Adam narrowed his eyes. “And why would this upset you, Mr. Galimi, enough that you'd raise your voice to my grandmother?”

Grandma Palmer waved both hands in front of her, then caught her cane before it could fall. “That's just his way. You pay him no mind, Adam.”

“There's just no call for that . . . sort of business,” Sylvester blustered. “I wanted her to know that I'm not the only businessman who will stand against the committee at the next town-council meeting.”

Though he didn't want to get involved, Adam couldn't help asking, “What sort of business?”

“Smut!” Sylvester erupted with indignation. “That's the sort of business your grandma is condoning!”

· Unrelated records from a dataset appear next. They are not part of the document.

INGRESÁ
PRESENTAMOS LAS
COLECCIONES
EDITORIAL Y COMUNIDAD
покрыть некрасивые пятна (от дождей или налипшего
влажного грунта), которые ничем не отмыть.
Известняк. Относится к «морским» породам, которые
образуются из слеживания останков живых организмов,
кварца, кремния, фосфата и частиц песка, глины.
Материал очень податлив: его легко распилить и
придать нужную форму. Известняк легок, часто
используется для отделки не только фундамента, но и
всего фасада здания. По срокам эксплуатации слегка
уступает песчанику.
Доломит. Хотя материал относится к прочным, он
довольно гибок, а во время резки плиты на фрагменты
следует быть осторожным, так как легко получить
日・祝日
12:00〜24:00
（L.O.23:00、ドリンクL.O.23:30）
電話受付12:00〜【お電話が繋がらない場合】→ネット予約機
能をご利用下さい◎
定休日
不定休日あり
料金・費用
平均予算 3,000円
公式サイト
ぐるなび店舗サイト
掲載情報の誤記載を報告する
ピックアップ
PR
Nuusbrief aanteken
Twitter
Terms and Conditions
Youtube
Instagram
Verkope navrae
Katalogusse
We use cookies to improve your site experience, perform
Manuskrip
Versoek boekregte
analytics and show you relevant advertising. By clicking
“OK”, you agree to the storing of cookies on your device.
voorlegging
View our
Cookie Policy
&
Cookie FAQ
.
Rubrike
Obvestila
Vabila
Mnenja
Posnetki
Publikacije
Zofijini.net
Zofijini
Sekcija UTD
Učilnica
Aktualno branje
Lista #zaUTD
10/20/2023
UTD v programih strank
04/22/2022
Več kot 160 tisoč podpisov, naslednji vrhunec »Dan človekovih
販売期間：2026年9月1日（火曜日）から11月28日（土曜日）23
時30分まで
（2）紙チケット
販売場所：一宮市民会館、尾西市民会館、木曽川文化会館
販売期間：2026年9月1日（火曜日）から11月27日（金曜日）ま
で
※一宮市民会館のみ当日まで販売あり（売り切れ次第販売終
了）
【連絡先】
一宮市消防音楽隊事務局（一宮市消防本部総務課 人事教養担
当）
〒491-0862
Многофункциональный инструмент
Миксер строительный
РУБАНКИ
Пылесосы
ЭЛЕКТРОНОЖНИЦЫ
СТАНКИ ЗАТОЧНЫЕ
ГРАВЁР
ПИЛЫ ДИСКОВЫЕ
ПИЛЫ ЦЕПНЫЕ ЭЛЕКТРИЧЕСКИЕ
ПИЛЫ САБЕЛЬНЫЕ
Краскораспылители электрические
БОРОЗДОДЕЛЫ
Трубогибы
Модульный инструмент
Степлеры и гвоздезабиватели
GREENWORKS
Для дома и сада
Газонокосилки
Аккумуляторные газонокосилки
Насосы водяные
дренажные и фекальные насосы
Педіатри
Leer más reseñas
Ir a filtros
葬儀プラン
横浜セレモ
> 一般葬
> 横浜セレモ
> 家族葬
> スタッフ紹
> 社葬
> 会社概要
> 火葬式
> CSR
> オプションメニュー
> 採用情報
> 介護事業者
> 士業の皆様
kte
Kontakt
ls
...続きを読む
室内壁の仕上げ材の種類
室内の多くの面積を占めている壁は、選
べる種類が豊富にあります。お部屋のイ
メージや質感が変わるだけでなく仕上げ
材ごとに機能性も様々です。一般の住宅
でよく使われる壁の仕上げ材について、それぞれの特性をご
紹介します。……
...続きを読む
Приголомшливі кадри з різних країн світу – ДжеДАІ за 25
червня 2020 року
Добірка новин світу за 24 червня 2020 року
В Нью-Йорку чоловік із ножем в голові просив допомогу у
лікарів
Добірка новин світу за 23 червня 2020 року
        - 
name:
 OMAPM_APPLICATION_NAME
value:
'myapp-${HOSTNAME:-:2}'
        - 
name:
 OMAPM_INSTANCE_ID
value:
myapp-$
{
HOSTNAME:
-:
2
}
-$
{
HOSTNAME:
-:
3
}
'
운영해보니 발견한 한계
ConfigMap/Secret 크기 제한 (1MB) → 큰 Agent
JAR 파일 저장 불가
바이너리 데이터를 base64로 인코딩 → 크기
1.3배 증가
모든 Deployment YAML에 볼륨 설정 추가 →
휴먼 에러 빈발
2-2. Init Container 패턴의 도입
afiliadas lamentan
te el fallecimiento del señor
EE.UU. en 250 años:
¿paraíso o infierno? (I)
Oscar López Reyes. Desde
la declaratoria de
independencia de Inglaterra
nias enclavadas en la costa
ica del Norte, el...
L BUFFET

Grandma Palmer's once-booming laugh was now a weak chuckle. “Oh, Sylvester, have you even bothered to look at Leather and Lace's website? They sell pretty lingerie, and a town called Valentine Valley surely needs honeymoon clothes.”

Leather and Lace?
Adam thought, suddenly finding himself wanting to grin. But those muscles were still stiff with disuse. “That's an interesting name for a store.”

“Interesting?” Sylvester barked. “Guess you haven't looked at the website either.”

“My daughter has visited their store in San Francisco,” Cathy Fletcher chimed in. “She brought me a lovely nightgown.”

“There's more than nightgowns,” Sylvester insisted, fists on his hips. “There are things our children shouldn't see when they walk past a storefront. You do realize what ‘leather' means in the title!”

“I'm sure they won't put anythin' objectionable in the window, Sylvester,” Grandma Palmer said patiently.

“You bet they won't because I'm going to make sure the town council knows that citizens object to this sort of business. They won't get a permit, I can guarantee you that.”

He reached for his hat on the coffee table and put it on with emphasis. Adam thought the old-fashioned brimmed hat would go sailing away the moment the man stepped out the door. Sylvester closed it hard behind him, and when he was gone, the three women chuckled.

“That Sylvester,” Gloria said, shaking her head. “I think it all goes back to Walmart. He's worried what they'll think of a ‘smut' store in Valentine. He's always writing the company, trying to lure them to open a store here. He thinks it'll bring more customers to his diner, but he doesn't seem to care that it'll take customers away from places like Hal's Hardware or the Back in Time Portrait Studio. When I need something at Walmart, I have no problem driving to Glenwood Springs.”

Cathy nodded.

Grandma Palmer's smile faded a bit. “But he does have a voice, and the mayor listens to him.”

“That's because she's his sister.” Cathy turned to Adam and spoke in a confidential tone. “But the mayor is more reasonable than her brother.”

Grandma clapped her hands together. “I'm sorry for the interruption, girls.” She turned to Adam. “You go on and eat lunch, my dear boy. The ladies and I still have some ‘mystical nonsense' to attend to. If you have any more questions about Leather and Lace, you can always ask Brooke.”